Les employés de NSC et les travailleurs de tous les secteurs manufacturiers n'ont aucun intérêt à se laisser entraîner dans les guerres commerciales et les conflits militaires de l'impérialisme canadien.

La dénonciation des travailleurs chinois par l'USW et Unifor est particulièrement dégoûtante à cet égard, car la Chine est la cible de préparatifs de guerre de la part des gouvernements américain et canadien. Nos alliés dans la lutte pour des emplois sûrs et bien rémunérés, des prix abordables pour la nourriture et l'énergie et une convention collective garantissant des conditions de travail sûres sont les ouvriers qui travaillent dans les mêmes conditions que nous aux États-Unis et au Mexique, ainsi que les travailleurs chinois surexploités, qui servent de modèles d’exploitation à atteindre pour les élites corporatistes d'ici.
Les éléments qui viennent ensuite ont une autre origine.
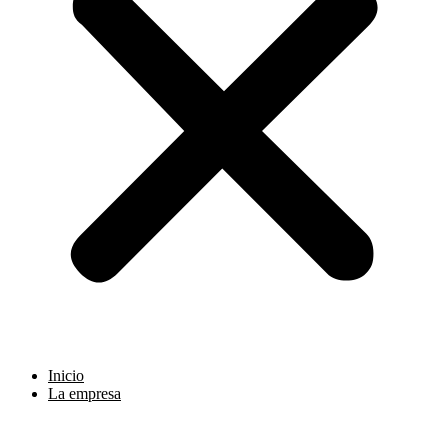
Inicio
La empresa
Tout ceci souligne ce que le Comité de base de NSC a toujours dit. Une approche nationaliste et pro-capitaliste fondée sur le soutien de la rentabilité des employeurs («compétitivité» et «part de marché») ne peut que conduire à davantage de reculs, de suppressions d'emplois et d'accélération de la cadence. La production est aujourd'hui un processus international et la contre-offensive des travailleurs de la base doit refléter cette réalité.

En outre, nous ne devons plus nous subordonner à un cadre de «négociation» conçu non pas pour nous protéger, mais pour protéger la classe dirigeante et ses centres de profit et pour nous maintenir sous la coupe des bureaucraties syndicales organisées, qui agissent comme un gendarme du travail pour les employeurs contre lesquels elles prétendent nous protéger. Ce dont nous avons besoin, c'est d'une organisation et d'une mobilisation de la classe ouvrière internationale au sein de comités de base comme le nôtre, dans le cadre de l'Alliance ouvrière internationale des comités de base.